PROBLEM: Would you transcribe the entries below word for word, omitting all images?

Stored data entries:
★ ★ ★ ★ ★
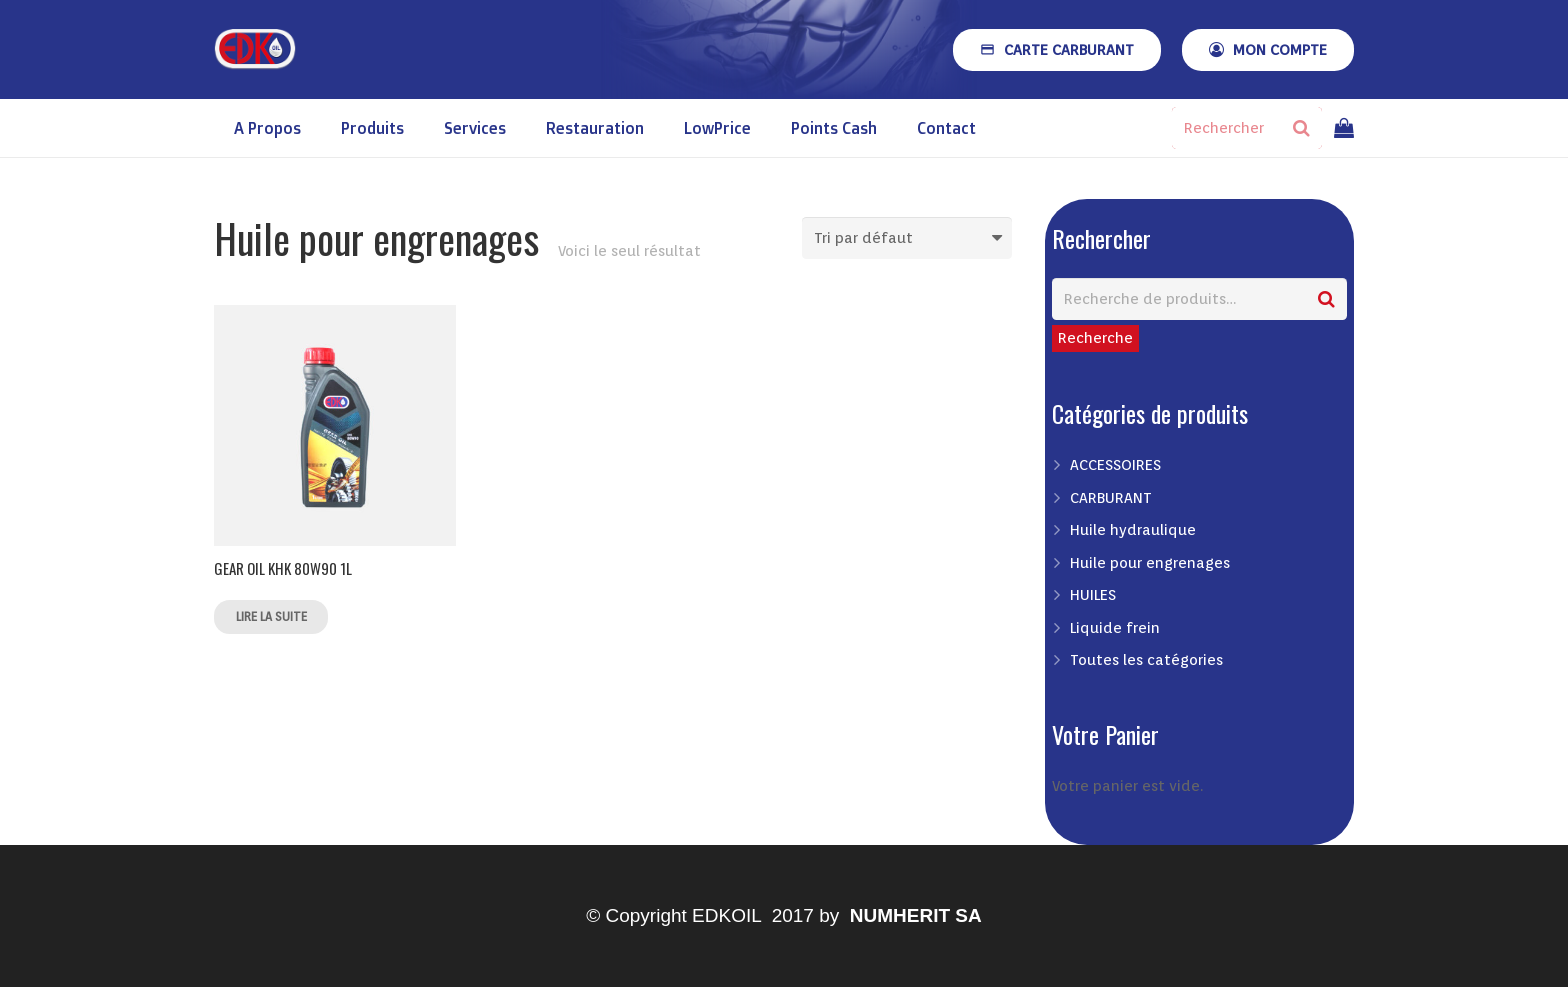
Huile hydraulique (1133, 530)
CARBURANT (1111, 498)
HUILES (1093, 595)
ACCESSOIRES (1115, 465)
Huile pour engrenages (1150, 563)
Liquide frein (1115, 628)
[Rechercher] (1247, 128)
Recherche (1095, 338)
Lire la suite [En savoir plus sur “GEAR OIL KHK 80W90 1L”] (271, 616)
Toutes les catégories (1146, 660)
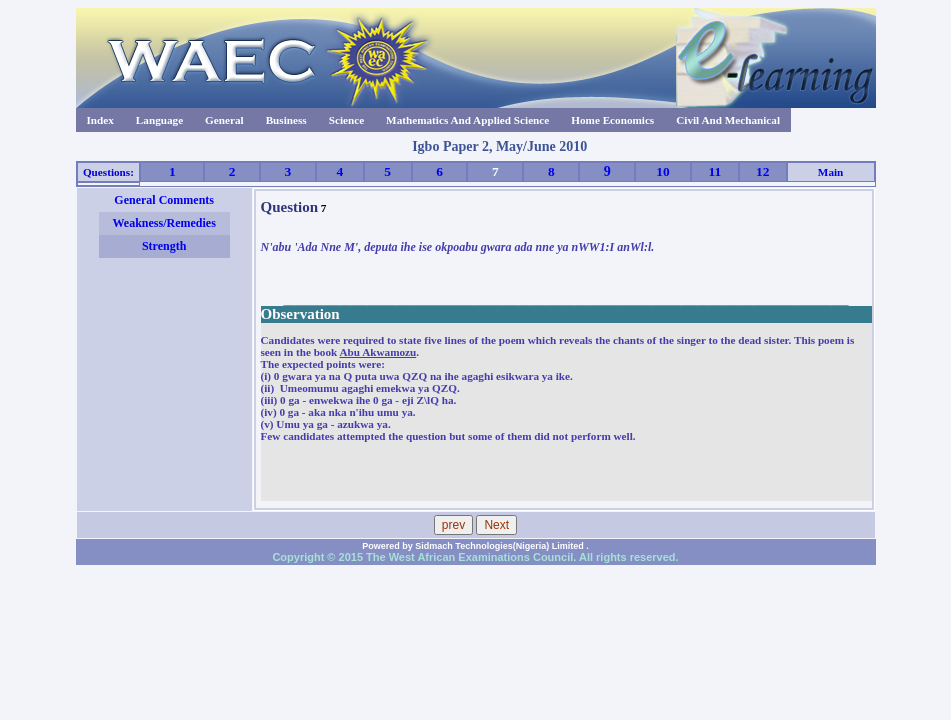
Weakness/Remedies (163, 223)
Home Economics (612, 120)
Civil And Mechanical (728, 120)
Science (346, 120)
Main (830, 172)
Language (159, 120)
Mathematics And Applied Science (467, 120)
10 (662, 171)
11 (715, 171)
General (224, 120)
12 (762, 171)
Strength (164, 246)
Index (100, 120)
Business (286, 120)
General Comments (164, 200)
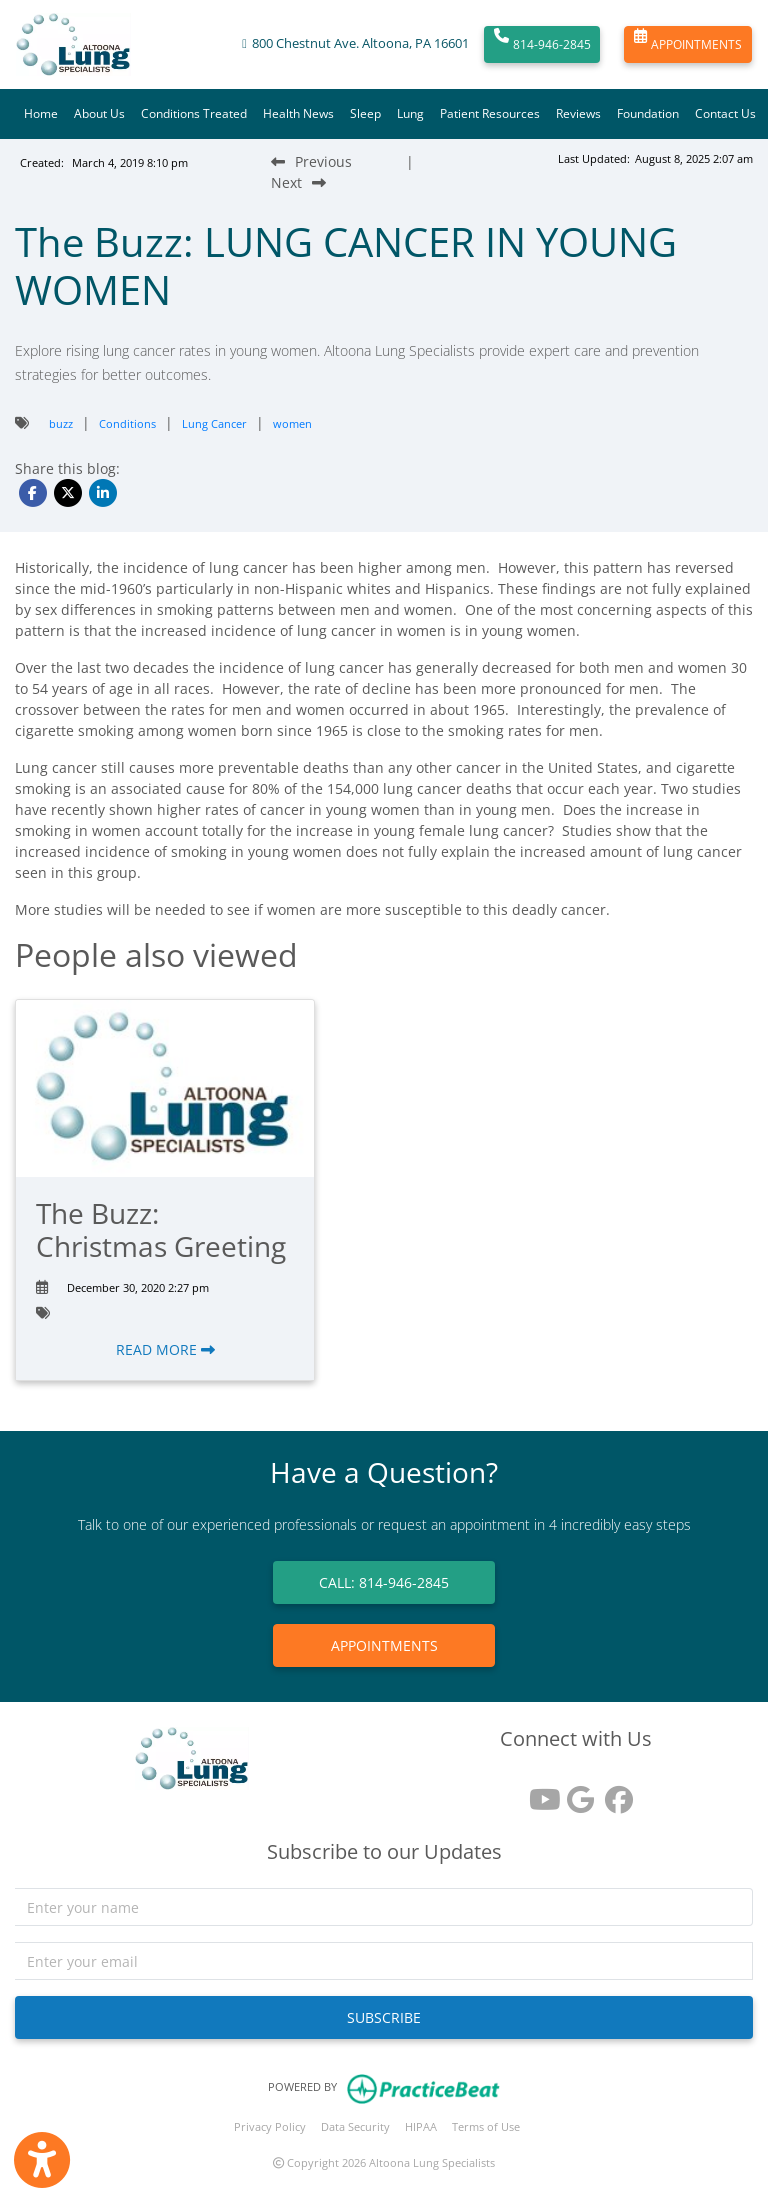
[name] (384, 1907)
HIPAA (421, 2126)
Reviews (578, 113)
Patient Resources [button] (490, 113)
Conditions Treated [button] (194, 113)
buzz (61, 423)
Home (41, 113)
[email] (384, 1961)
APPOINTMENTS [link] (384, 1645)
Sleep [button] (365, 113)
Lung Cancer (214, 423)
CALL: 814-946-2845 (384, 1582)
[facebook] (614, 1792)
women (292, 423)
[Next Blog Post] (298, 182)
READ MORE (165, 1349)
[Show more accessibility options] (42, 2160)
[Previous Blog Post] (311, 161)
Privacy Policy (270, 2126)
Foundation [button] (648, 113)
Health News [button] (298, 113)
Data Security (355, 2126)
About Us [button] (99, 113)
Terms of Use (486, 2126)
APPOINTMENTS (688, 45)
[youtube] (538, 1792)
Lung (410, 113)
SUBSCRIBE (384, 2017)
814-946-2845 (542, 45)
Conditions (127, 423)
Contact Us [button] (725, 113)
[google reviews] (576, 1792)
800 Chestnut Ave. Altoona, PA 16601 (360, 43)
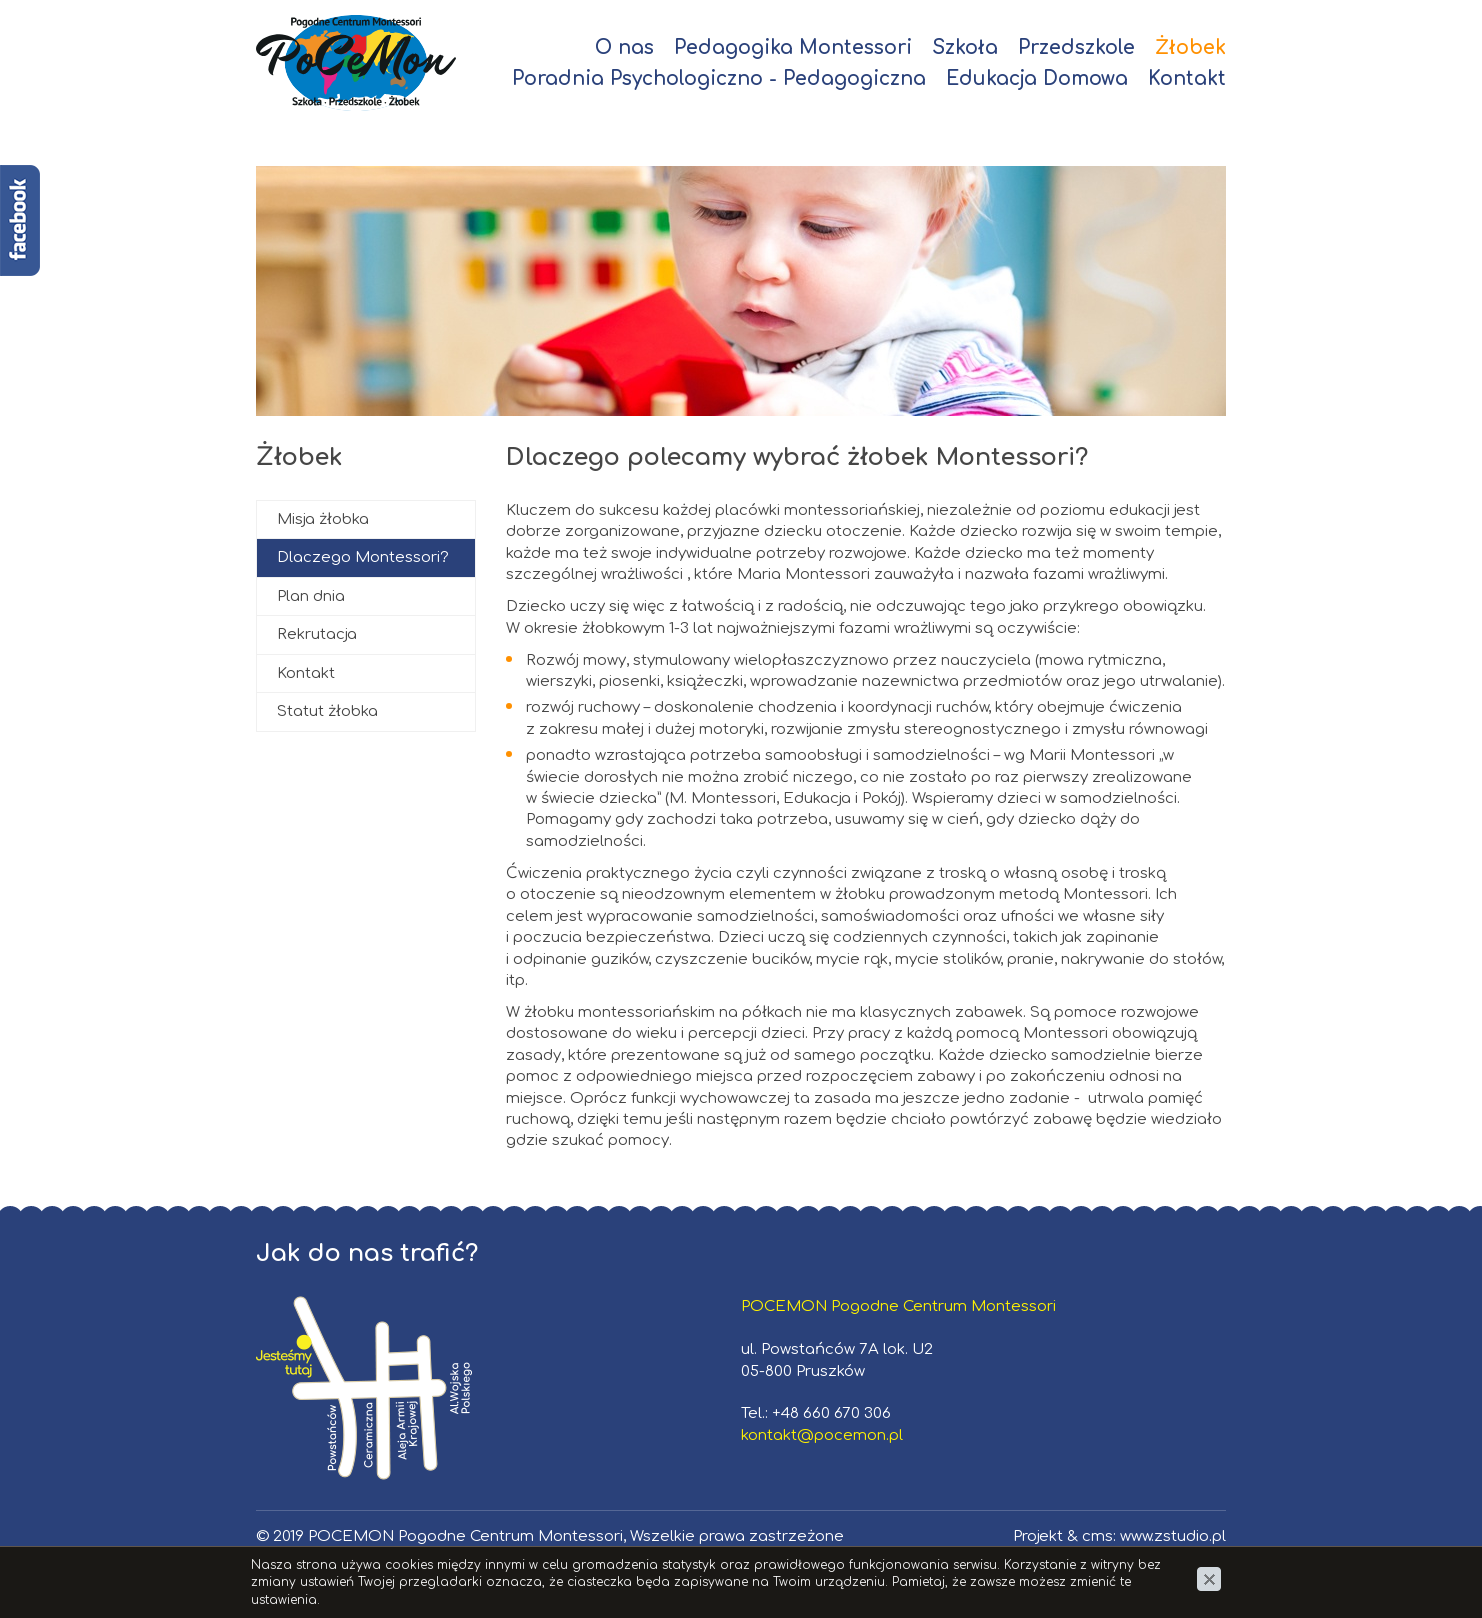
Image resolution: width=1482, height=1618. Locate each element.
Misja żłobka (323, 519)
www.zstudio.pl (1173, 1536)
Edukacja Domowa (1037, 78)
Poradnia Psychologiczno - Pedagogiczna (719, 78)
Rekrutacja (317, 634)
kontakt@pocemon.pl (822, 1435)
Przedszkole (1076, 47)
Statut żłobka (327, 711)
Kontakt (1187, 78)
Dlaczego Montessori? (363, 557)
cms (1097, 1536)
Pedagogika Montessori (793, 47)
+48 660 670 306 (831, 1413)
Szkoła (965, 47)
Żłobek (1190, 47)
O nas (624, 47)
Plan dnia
★ ★ ★ ★ ★
SOLUTION:
Huile hydraulique (1133, 530)
CARBURANT (1111, 498)
HUILES (1093, 595)
ACCESSOIRES (1115, 465)
Huile pour engrenages (1150, 563)
Liquide frein (1115, 628)
[Rechercher] (1247, 128)
Recherche (1095, 338)
Lire la suite [En savoir plus sur “GEAR OIL KHK 80W90 1L”] (271, 616)
Toutes les catégories (1146, 660)
Weakness/Remedies (163, 223)
Home Economics (612, 120)
Civil And Mechanical (728, 120)
Science (346, 120)
Main (830, 172)
Language (159, 120)
Mathematics And Applied Science (467, 120)
10 (662, 171)
11 (715, 171)
General (224, 120)
12 (762, 171)
Strength (164, 246)
Index (100, 120)
Business (286, 120)
General Comments (164, 200)
[name] (384, 1907)
HIPAA (421, 2126)
Reviews (578, 113)
Patient Resources [button] (490, 113)
Conditions Treated [button] (194, 113)
buzz (61, 423)
Home (41, 113)
[email] (384, 1961)
APPOINTMENTS [link] (384, 1645)
Sleep [button] (365, 113)
Lung Cancer (214, 423)
CALL: 814-946-2845 (384, 1582)
[facebook] (614, 1792)
women (292, 423)
[Next Blog Post] (298, 182)
READ MORE (165, 1349)
[Show more accessibility options] (42, 2160)
[Previous Blog Post] (311, 161)
Privacy Policy (270, 2126)
Foundation [button] (648, 113)
Health News [button] (298, 113)
Data Security (355, 2126)
About Us [button] (99, 113)
Terms of Use (486, 2126)
APPOINTMENTS (688, 45)
[youtube] (538, 1792)
Lung (410, 113)
SUBSCRIBE (384, 2017)
814-946-2845 (542, 45)
Conditions (127, 423)
Contact Us [button] (725, 113)
[google reviews] (576, 1792)
800 Chestnut Ave. Altoona, PA 16601 (360, 43)
Image resolution: width=1482, height=1618. Locate each element.
Misja żłobka (323, 519)
www.zstudio.pl (1173, 1536)
Edukacja Domowa (1037, 78)
Poradnia Psychologiczno - Pedagogiczna (719, 78)
Rekrutacja (317, 634)
kontakt@pocemon.pl (822, 1435)
Przedszkole (1076, 47)
Statut żłobka (327, 711)
Kontakt (1187, 78)
Dlaczego Montessori? (363, 557)
cms (1097, 1536)
Pedagogika Montessori (793, 47)
+48 660 670 306 (831, 1413)
Szkoła (965, 47)
Żłobek (1190, 47)
O nas (624, 47)
Plan dnia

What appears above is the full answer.